After devouring this album, I had to purchase Kiwanuka's first record from 2012 - Home Again. It's not nearly as heavy, but shares so much personality and emotion that it absolutely stands on its own. The depth in production is wonderful, layers and layers of sound... woodwind, strings, crisp percussion, and melody for days. You'll definitely feel the comfort of 60s and 70s era greats, providing an immediate familiarity. Maybe it's the best way to come back from Love & Hate even though it's from four years earlier?

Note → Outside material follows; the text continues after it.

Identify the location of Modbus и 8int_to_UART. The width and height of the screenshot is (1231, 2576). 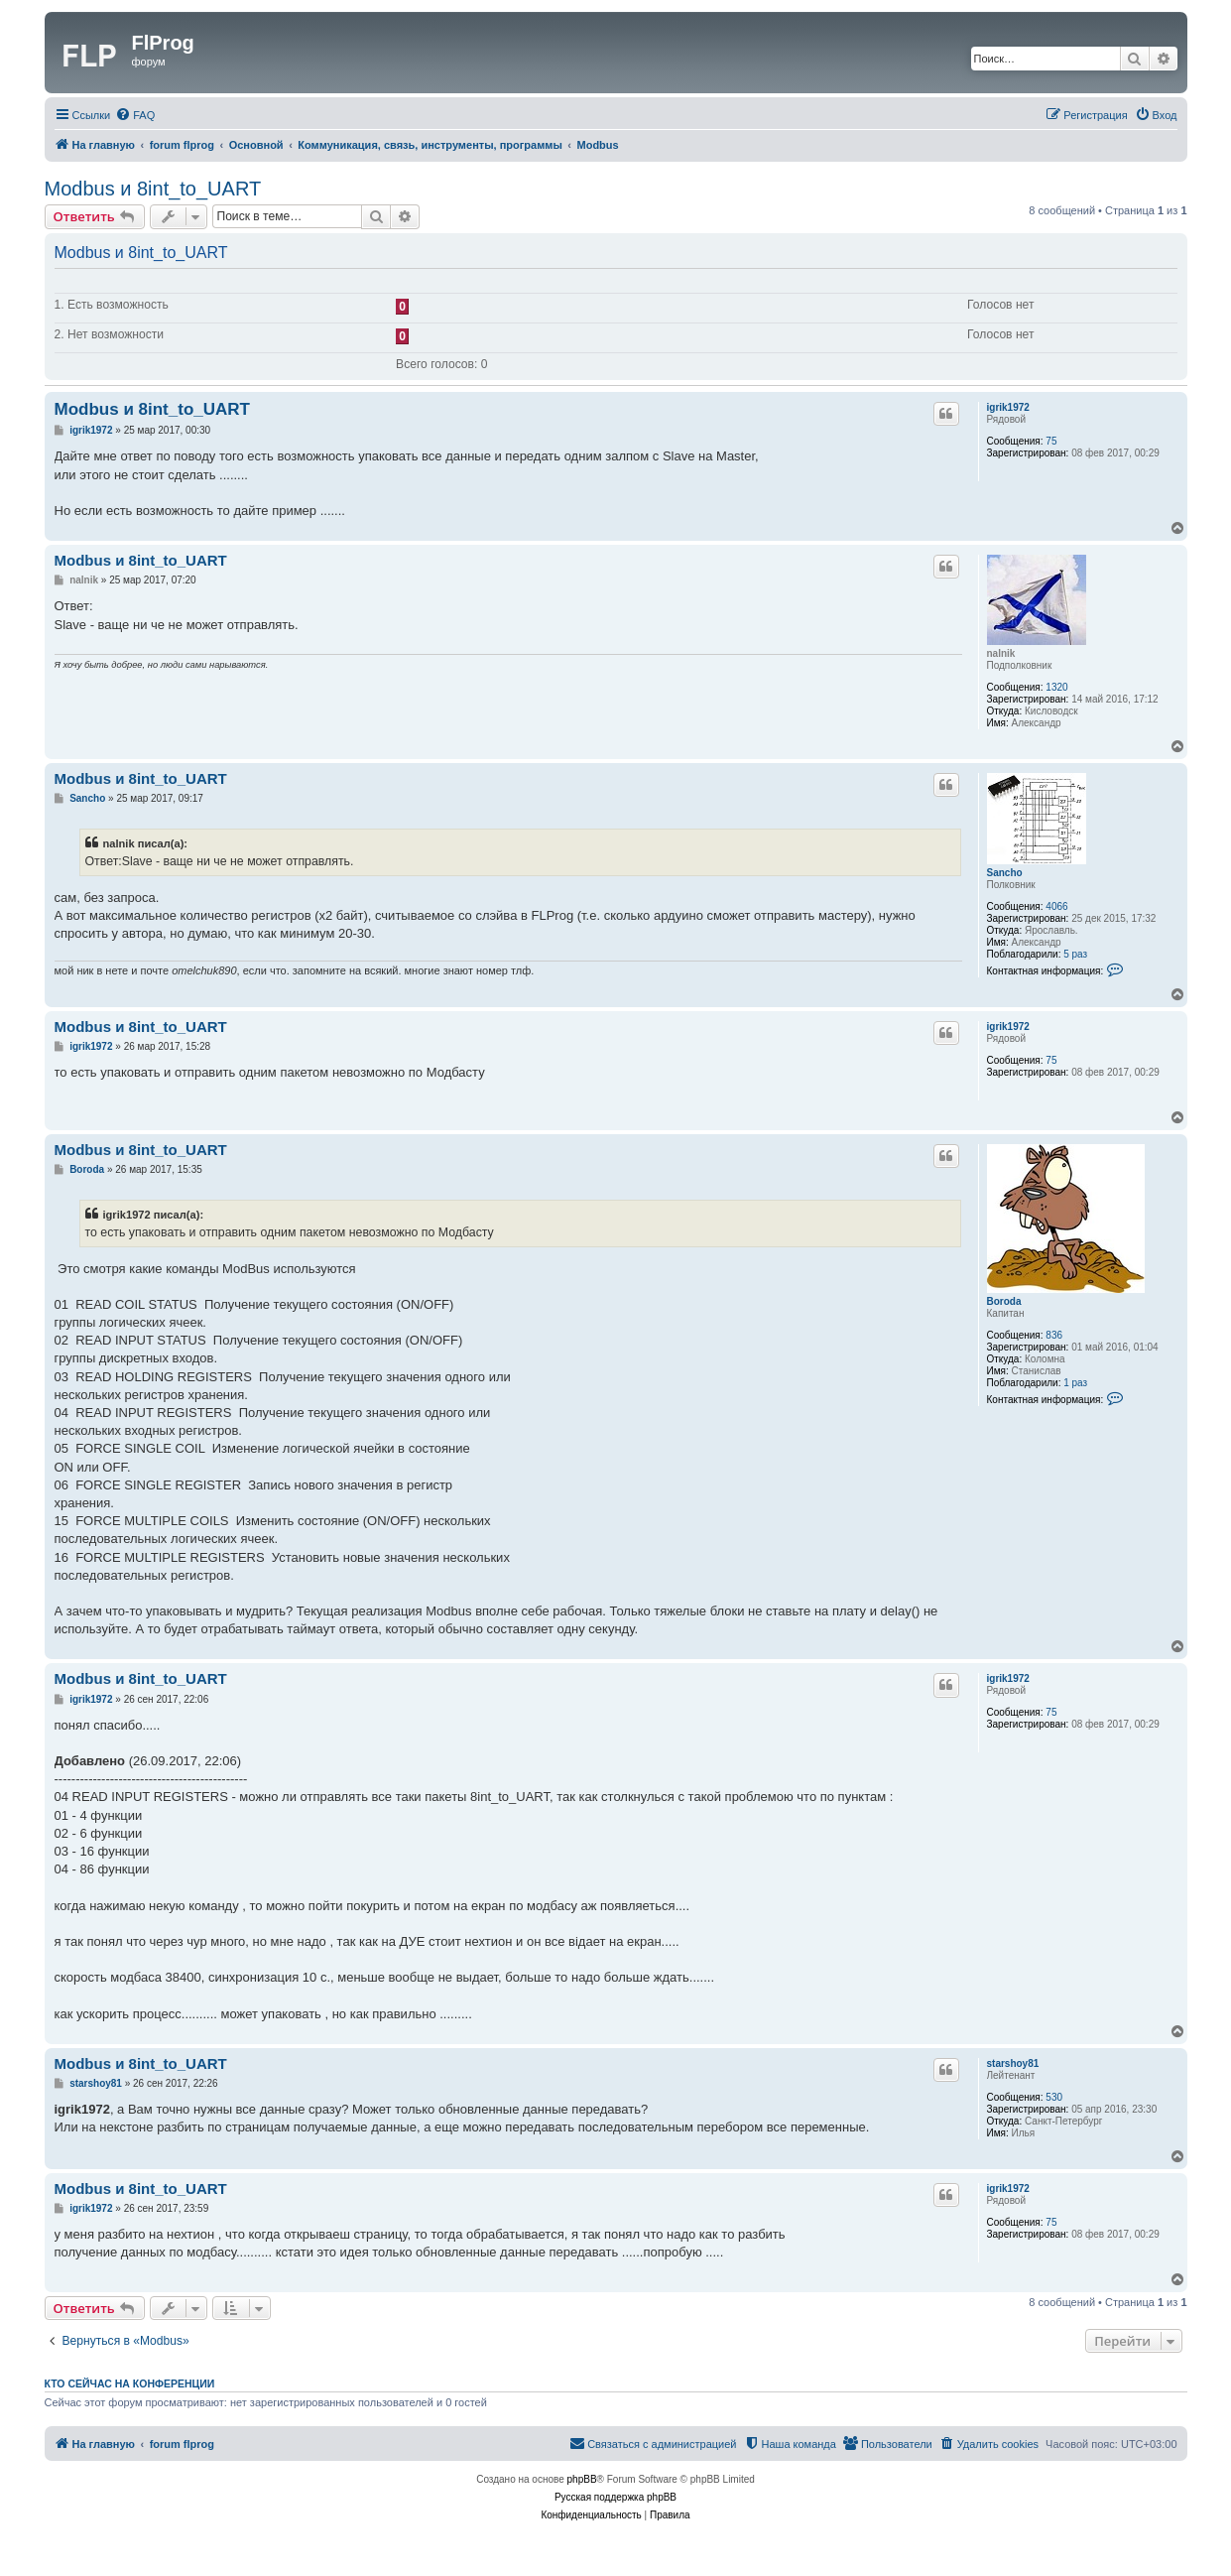
(153, 188).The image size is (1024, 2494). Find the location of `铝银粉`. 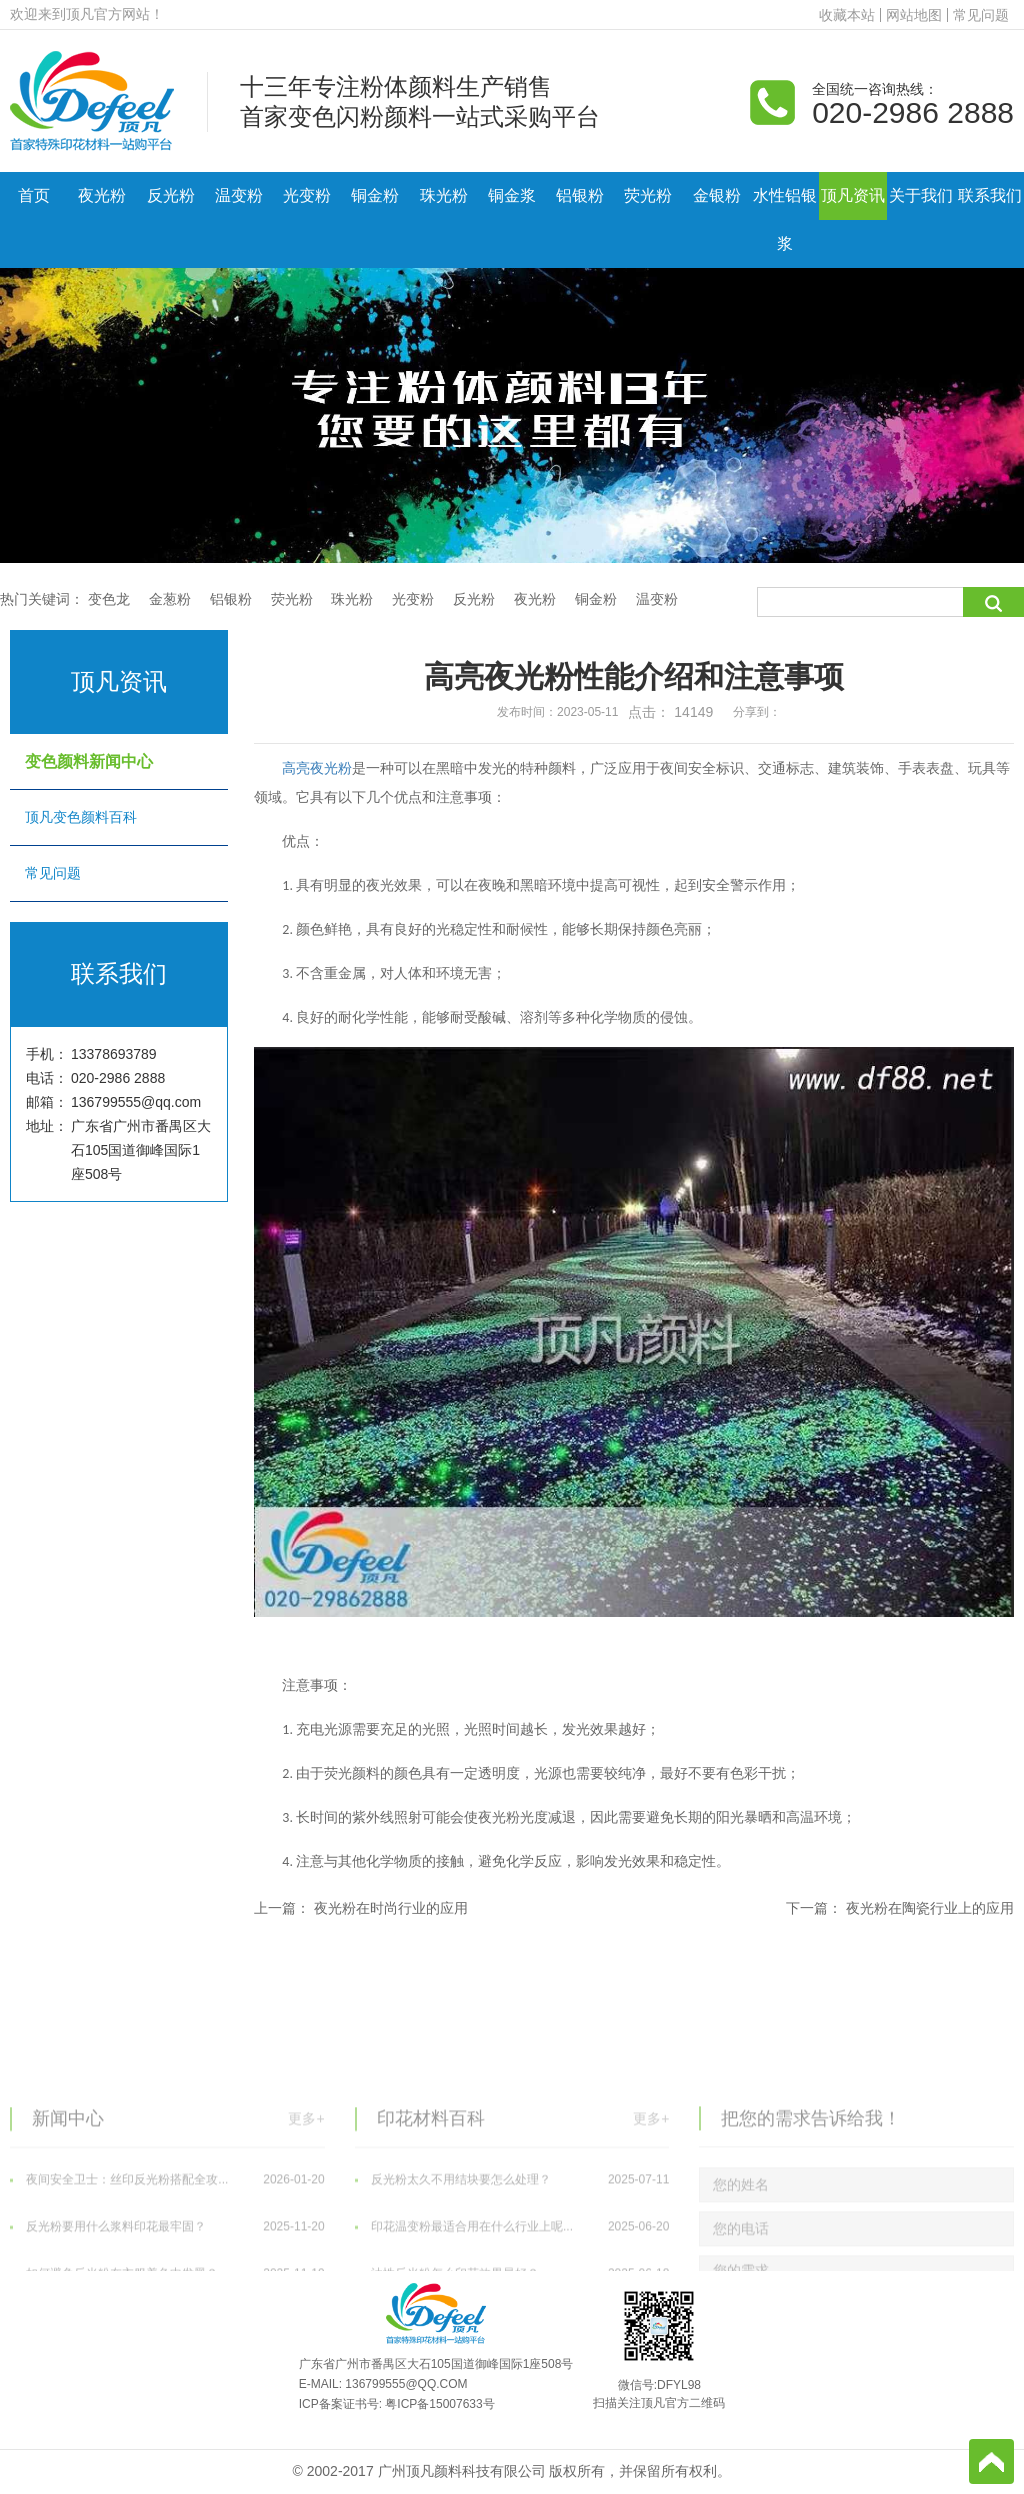

铝银粉 is located at coordinates (580, 195).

If there's one person that has felt the depth of sorrow that Kiwanuka displays on Love & Hate, but has come out wiser and more confident, that guy is Lee Fields. The new record Special Night from Lee Fields & The Expressions is like a road map for how to be self aware and confident. There's heavy emotion, but with a stride that inspires you. I want to hang out with this guy, I want to learn from him.

The record starts with "Special Night", a super sentimental song to his dream lady, rolls into "I'm Coming Home" which continues this romance, then hit's a rocky patch with "Work To Do", which signals that he might have screwed something up. We all know it can't be romantic bliss all the time, and this makes us all nod with the realization that Fields is an expert in human behavior.

As the album progresses, "Make The World" is an amazing anthem that everyone should listen to. He sings "We can make the world better - if we come together...". As you listen to this record, you become a better human and Fields seems to know the path to get you there.